*** Begin section ***

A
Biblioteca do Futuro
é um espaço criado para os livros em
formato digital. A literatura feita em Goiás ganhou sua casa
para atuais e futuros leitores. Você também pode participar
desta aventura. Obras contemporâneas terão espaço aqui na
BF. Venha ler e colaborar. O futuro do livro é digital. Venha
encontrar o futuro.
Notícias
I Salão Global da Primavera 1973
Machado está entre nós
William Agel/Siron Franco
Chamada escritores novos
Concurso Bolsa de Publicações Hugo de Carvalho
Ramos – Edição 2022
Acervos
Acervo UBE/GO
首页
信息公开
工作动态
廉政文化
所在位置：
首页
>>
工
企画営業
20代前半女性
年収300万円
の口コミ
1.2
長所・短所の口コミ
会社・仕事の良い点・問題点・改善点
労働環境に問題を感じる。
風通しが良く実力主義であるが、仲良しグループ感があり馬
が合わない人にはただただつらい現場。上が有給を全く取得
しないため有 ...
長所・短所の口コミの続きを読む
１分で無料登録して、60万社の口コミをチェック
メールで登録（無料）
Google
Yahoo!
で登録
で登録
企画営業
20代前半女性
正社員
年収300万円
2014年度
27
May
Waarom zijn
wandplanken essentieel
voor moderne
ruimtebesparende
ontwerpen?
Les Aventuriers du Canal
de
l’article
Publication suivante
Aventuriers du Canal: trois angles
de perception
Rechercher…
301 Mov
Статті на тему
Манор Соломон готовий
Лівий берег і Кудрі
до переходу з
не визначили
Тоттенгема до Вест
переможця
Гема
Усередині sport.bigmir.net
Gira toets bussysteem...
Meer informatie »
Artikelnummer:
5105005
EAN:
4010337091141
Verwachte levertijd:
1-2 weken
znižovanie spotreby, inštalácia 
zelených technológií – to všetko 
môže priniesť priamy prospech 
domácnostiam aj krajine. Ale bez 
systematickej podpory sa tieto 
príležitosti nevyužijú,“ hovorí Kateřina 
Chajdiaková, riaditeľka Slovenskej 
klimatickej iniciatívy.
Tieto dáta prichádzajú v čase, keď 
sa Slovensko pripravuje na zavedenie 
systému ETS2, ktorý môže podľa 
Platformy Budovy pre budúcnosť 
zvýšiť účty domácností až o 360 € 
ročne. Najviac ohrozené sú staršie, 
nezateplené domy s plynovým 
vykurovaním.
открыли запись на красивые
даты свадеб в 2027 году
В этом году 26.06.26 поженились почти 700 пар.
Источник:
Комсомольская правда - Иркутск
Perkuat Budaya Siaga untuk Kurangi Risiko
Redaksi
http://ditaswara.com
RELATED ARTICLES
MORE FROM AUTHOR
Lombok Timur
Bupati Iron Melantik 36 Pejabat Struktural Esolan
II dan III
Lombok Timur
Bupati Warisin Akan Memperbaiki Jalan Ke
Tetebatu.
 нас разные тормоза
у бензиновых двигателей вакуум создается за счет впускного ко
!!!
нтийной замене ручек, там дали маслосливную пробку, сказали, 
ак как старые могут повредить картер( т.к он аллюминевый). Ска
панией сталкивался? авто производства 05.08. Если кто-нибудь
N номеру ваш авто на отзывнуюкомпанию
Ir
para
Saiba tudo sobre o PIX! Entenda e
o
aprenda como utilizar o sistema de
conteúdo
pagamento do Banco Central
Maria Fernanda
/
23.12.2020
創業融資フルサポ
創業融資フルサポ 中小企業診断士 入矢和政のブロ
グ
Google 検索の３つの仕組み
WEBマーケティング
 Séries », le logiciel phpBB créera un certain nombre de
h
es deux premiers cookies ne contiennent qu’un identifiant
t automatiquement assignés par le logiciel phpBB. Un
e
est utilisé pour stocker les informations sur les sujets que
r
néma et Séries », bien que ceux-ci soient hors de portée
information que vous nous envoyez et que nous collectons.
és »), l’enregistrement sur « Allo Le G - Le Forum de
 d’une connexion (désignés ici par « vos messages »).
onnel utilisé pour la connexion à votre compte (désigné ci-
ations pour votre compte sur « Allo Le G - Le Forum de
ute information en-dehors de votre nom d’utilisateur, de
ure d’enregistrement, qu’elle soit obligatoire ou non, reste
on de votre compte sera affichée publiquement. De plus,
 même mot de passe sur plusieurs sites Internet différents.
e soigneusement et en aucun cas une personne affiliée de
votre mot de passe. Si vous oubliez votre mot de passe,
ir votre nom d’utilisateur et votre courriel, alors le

*** End section ***

INSTRUCTIONS TO FOLLOW: Working from the listing above, pick out every line that has "enregistrement" and copy it.

TASK RESPONSE:
és »), l’enregistrement sur « Allo Le G - Le Forum de
ure d’enregistrement, qu’elle soit obligatoire ou non, reste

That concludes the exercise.